Venezuela: land van twee waarheden
De droom van Chavez barst
Marianne Cap en Roel Nollet
16 mei 2018
Venezuela: land van twee waarheden. Links en rechts. Chavismo en oppositie. Het land zit al jaren in een neerwaartse spiraal. De inflatie swingt de pan uit. De droom van Chavez vertoont barsten. Is dit het einde van het revolutionair gedachtegoed? Of een complot tegen de welvaart van het land?
Venezuela: land van twee waarheden. Links en rechts. Chavismo en oppositie. Het land zit al jaren in een neerwaartse spiraal. De inflatie swingt de pan uit. De droom van Chavez vertoont barsten. Is dit het einde van het revolutionair gedachtengoed? Of een complot tegen de welvaart van het land? Voor de meest kwetsbaren maakt het geen verschil: ze sterven van de honger.
© Marianne Cap en Roel Nollet
Wanneer de eerste protesten tegen het regime uitbreken in Venezuela, werkt Marianne Cap in een tehuis voor jongens met een moeilijke thuissituatie. Samen met collega Irislis A Cova en reportagemaker Roel Nollet gaat ze vier jaar later op zoek naar de jongens van toen. Een reis door een land in crisis aan de vooravond van de verkiezingen.
We leven niet, we overleven
‘We leven niet, we overleven’, zegt Mariza. De jonge moeder woont met haar zes kinderen in de sloppenwijken van Caracas, de hoofdstad van Venezuela. ‘Ik werk me te pletter om eten op tafel te krijgen voor mijn kinderen, maar soms heb ik alleen maar zin om te huilen. En er is geen enkele politieke partij die me komt helpen.’
De toestand in Venezuela wordt steeds erger. Door de daling van de olieprijs en torenhoge overheidsschulden zijn de winkelrekken leeg. De inflatie is hoog en de criminaliteit tiert welig. De hoofdstad Caracas prijkt op de oneervolle eerste plaats van meest gevaarlijke steden ter wereld. Nergens is de crisis zo voelbaar als hier, in de sloppenwijken.

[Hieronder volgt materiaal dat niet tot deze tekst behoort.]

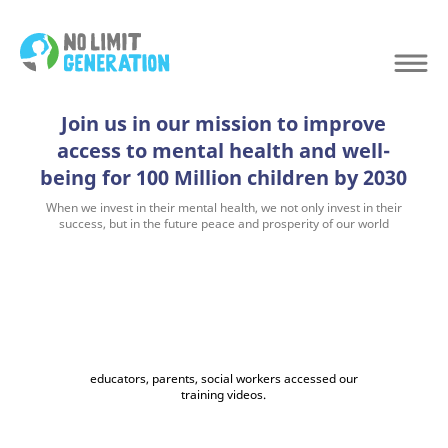
Join us in our mission to improve
access to mental health and well-
being for 100 Million children by 2030
When we invest in their mental health, we not only invest in their
success, but in the future peace and prosperity of our world
educators, parents, social workers accessed our
training videos.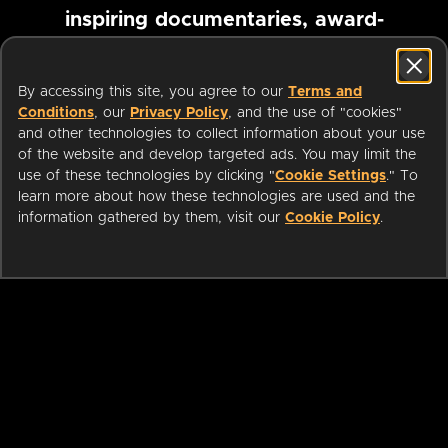
inspiring documentaries, award-
winning foreign films and more
By accessing this site, you agree to our
Terms and
Conditions
, our
Privacy Policy
, and the use of "cookies"
Pause marquee
and other technologies to collect information about your use
of the website and develop targeted ads. You may limit the
use of these technologies by clicking "
Cookie Settings
." To
learn more about how these technologies are used and the
information gathered by them, visit our
Cookie Policy
.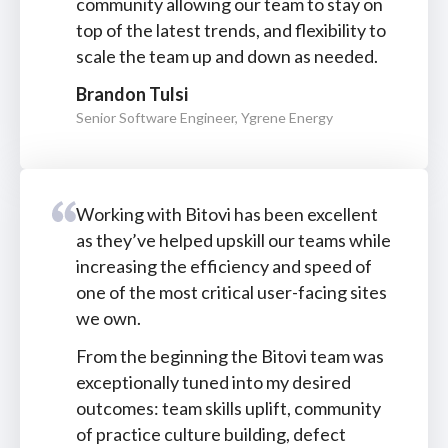
community allowing our team to stay on
top of the latest trends, and flexibility to
scale the team up and down as needed.
Brandon Tulsi
Senior Software Engineer, Ygrene Energy
Working with Bitovi has been excellent
as they’ve helped upskill our teams while
increasing the efficiency and speed of
one of the most critical user-facing sites
we own.
From the beginning the Bitovi team was
exceptionally tuned into my desired
outcomes: team skills uplift, community
of practice culture building, defect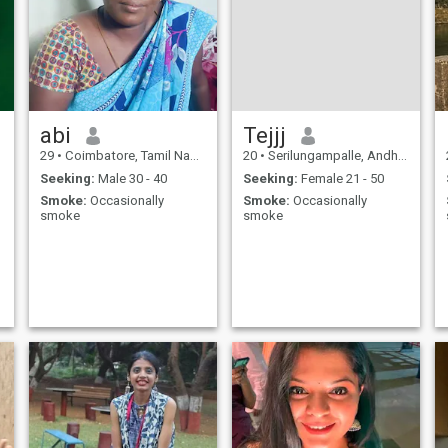
abi
Tejjj
29
•
Coimbatore, Tamil Nadu, India
20
•
Serilungampalle, Andhra Pradesh, India
Seeking:
Male 30 - 40
Seeking:
Female 21 - 50
Smoke:
Occasionally
Smoke:
Occasionally
smoke
smoke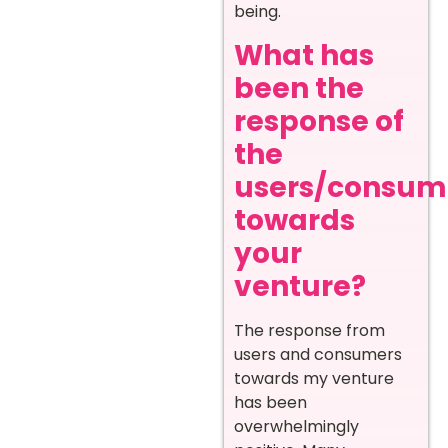
being.
What has
been the
response of
the
users/consum
towards
your
venture?
The response from
users and consumers
towards my venture
has been
overwhelmingly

Domingo heeft ons hier naartoe gebracht. De jonge pater draagt een joggingbroek en een t-shirt. Hij drinkt graag rum. Maar elke ochtend om zeven uur horen we hem samen met zijn confraters zingen in de kapel van de Salvatorianen. Onderweg waarschuwt hij ons voor de bendes in de wijken. Zelf werd hij een keer gegijzeld. Hij kreeg een revolver tegen zijn slaap. Maar daar praat hij niet graag over. ‘Zag je dat?’ vraagt hij, terwijl we een rond punt oprijden. Hij wijst naar een motorrijder die we passeren. Zijn passagier draagt een wapen. Zomaar, in het zicht. ‘Ze bestelen mensen om die wapens te kunnen kopen. En de politie heeft hier niets te zeggen.’

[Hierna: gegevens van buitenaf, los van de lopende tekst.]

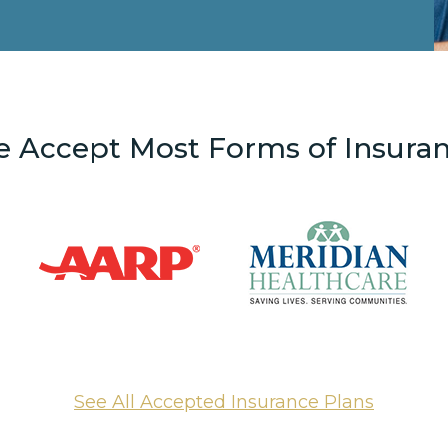
 Accept Most Forms of Insura
See All Accepted Insurance Plans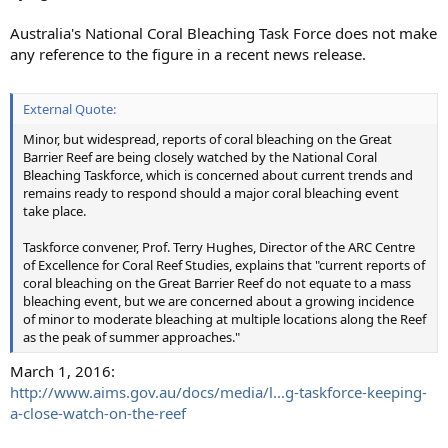
Australia's National Coral Bleaching Task Force does not make
any reference to the figure in a recent news release.
External Quote:
Minor, but widespread, reports of coral bleaching on the Great
Barrier Reef are being closely watched by the National Coral
Bleaching Taskforce, which is concerned about current trends and
remains ready to respond should a major coral bleaching event
take place.
Taskforce convener, Prof. Terry Hughes, Director of the ARC Centre
of Excellence for Coral Reef Studies, explains that "current reports of
coral bleaching on the Great Barrier Reef do not equate to a mass
bleaching event, but we are concerned about a growing incidence
of minor to moderate bleaching at multiple locations along the Reef
as the peak of summer approaches."
March 1, 2016:
http://www.aims.gov.au/docs/media/l...g-taskforce-keeping-
a-close-watch-on-the-reef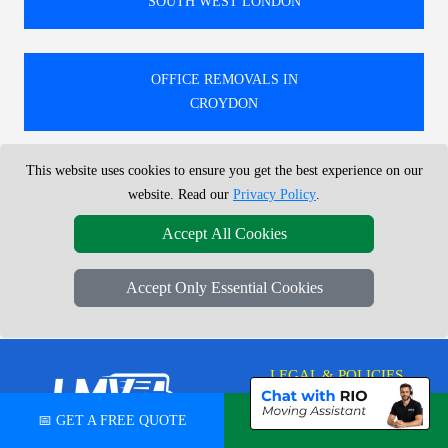
SOUTH WEST LONDON
OFFICE REMOVALS IN
CROYDON
This website uses cookies to ensure you get the best experience on our
🚚 SPECIALISTS IN LOCAL AND NATIONWIDE
website. Read our
Privacy Policy
.
OFFICE REMOVALS AND RELOCATIONS TO, FROM,
AND WITHIN LONDON.
Accept All Cookies
TRUSTED MONTHLY BY HUNDREDS FOR RELIABLE
UK-WIDE OFFICE MOVING SOLUTIONS.
Accept Only Essential Cookies
LEGAL & POLICIES
Privacy Policy
📅 GET A FREE QUOTE
💬 CHAT ON WHATSAPP
LMV Removals Ltd | London Man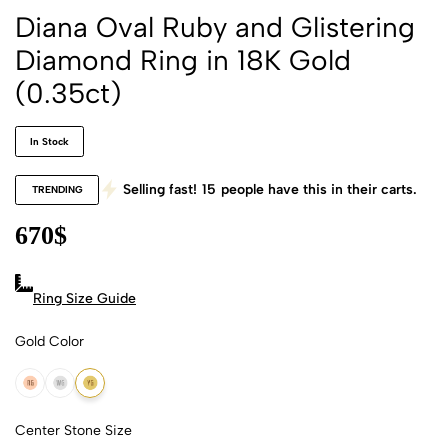
Diana Oval Ruby and Glistering
Diamond Ring in 18K Gold
(0.35ct)
In Stock
Selling fast!
15
people have this in their carts.
TRENDING
670
$
Ring Size Guide
Gold Color
18k Rose Gold
18k White Gold
18k Yellow Gold
Center Stone Size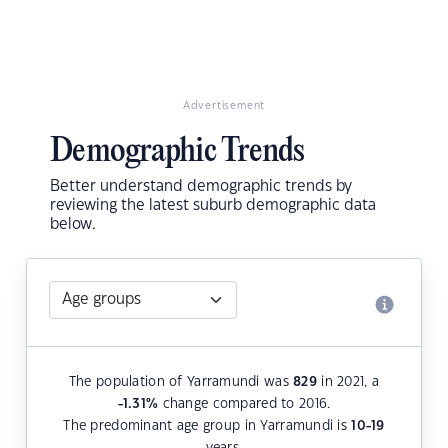
Advertisement
Demographic Trends
Better understand demographic trends by
reviewing the latest suburb demographic data
below.
The population of Yarramundi was
829
in 2021, a
-1.31
%
change compared to 2016.
The predominant age group in Yarramundi is
10-19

Ik ontmoette Domingo vier jaar geleden. Toen verbleef ik in een Don Boscotehuis in Merida, in de Andes. Ik werkte er samen met een aantal jongens tussen acht en veertien jaar aan een sociaal-artistieke documentaire.

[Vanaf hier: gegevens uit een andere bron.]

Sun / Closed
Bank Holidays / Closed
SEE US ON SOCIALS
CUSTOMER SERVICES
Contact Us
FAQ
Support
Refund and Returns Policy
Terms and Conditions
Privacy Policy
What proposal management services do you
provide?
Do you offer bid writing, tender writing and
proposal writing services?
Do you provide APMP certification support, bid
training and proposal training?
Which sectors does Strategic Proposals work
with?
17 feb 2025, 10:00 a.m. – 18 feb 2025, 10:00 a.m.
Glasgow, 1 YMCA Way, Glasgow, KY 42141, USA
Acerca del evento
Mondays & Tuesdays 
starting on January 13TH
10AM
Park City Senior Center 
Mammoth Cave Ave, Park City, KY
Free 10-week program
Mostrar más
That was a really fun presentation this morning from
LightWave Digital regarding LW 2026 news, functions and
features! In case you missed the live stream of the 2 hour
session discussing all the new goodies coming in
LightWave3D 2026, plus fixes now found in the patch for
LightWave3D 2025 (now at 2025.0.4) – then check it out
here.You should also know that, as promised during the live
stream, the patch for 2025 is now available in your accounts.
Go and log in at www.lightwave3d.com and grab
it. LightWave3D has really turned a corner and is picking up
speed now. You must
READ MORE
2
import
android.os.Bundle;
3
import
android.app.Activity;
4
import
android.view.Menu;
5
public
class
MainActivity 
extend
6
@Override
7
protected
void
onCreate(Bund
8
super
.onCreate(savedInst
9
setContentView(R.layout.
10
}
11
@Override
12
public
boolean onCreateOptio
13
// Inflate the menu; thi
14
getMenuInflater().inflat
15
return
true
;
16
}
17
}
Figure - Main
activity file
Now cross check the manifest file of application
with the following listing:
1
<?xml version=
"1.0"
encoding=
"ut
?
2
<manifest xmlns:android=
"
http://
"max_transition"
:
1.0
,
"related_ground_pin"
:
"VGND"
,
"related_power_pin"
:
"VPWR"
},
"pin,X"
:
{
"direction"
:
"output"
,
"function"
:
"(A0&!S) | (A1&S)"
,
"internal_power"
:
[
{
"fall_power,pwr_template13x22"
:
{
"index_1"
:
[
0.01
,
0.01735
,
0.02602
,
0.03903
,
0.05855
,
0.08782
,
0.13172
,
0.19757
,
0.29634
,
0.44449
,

Toen al kwamen duizenden mensen op straat om te protesteren tegen het regime van Maduro. ‘Ik blijf hier tot Maduro ontslag neemt’, hoor ik een betoger nog zeggen wanneer hij zijn positie op het bezette kruispunt opnieuw inneemt. Het was het credo van heel wat jongeren.
We zijn vier jaar later. En Maduro is nog steeds aan de macht.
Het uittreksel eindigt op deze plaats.